> REQUIRED ACTION:
Give back every line of the data exactly. Pictures are not part of the copy.

[Data extracted from a collection]

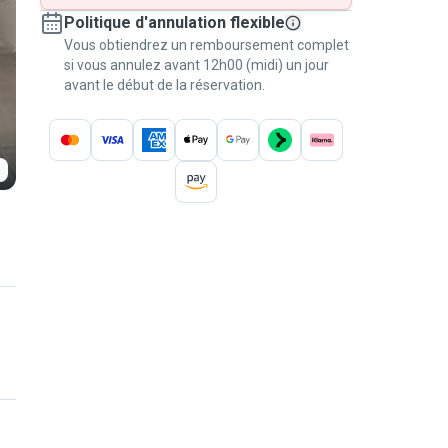
Politique d'annulation flexible
Vous obtiendrez un remboursement complet
si vous annulez avant 12h00 (midi) un jour
avant le début de la réservation.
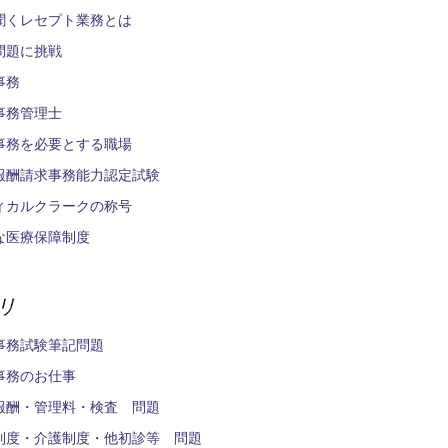
聞くレセプト業務とは
問題に挑戦
事務
事務管理士
事務を必要とする職場
報酬請求事務能力認定試験
ィカルクラークの称号
な医療保障制度
リ
事務試験筆記問題
事務のお仕事
報酬・管理料・検査 問題
制度・介護制度・他初診等 問題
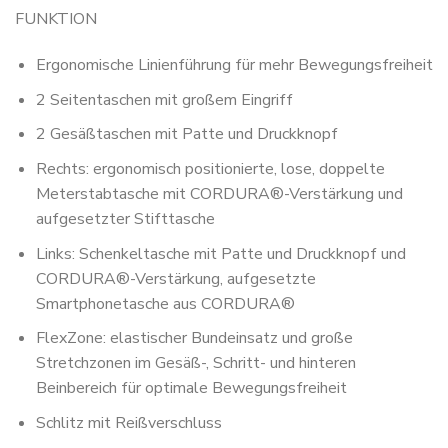
FUNKTION
Ergonomische Linienführung für mehr Bewegungsfreiheit
2 Seitentaschen mit großem Eingriff
2 Gesäßtaschen mit Patte und Druckknopf
Rechts: ergonomisch positionierte, lose, doppelte
Meterstabtasche mit CORDURA®-Verstärkung und
aufgesetzter Stifttasche
Links: Schenkeltasche mit Patte und Druckknopf und
CORDURA®-Verstärkung, aufgesetzte
Smartphonetasche aus CORDURA®
FlexZone: elastischer Bundeinsatz und große
Stretchzonen im Gesäß-, Schritt- und hinteren
Beinbereich für optimale Bewegungsfreiheit
Schlitz mit Reißverschluss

> EXERCISE ANSWER:
Politique d'annulation flexible
Vous obtiendrez un remboursement complet
si vous annulez avant 12h00 (midi) un jour
avant le début de la réservation.
聞くレセプト業務とは
問題に挑戦
事務
事務管理士
事務を必要とする職場
報酬請求事務能力認定試験
ィカルクラークの称号
な医療保障制度
リ
事務試験筆記問題
事務のお仕事
報酬・管理料・検査 問題
制度・介護制度・他初診等 問題
FUNKTION
Ergonomische Linienführung für mehr Bewegungsfreiheit
2 Seitentaschen mit großem Eingriff
2 Gesäßtaschen mit Patte und Druckknopf
Rechts: ergonomisch positionierte, lose, doppelte
Meterstabtasche mit CORDURA®-Verstärkung und
aufgesetzter Stifttasche
Links: Schenkeltasche mit Patte und Druckknopf und
CORDURA®-Verstärkung, aufgesetzte
Smartphonetasche aus CORDURA®
FlexZone: elastischer Bundeinsatz und große
Stretchzonen im Gesäß-, Schritt- und hinteren
Beinbereich für optimale Bewegungsfreiheit
Schlitz mit Reißverschluss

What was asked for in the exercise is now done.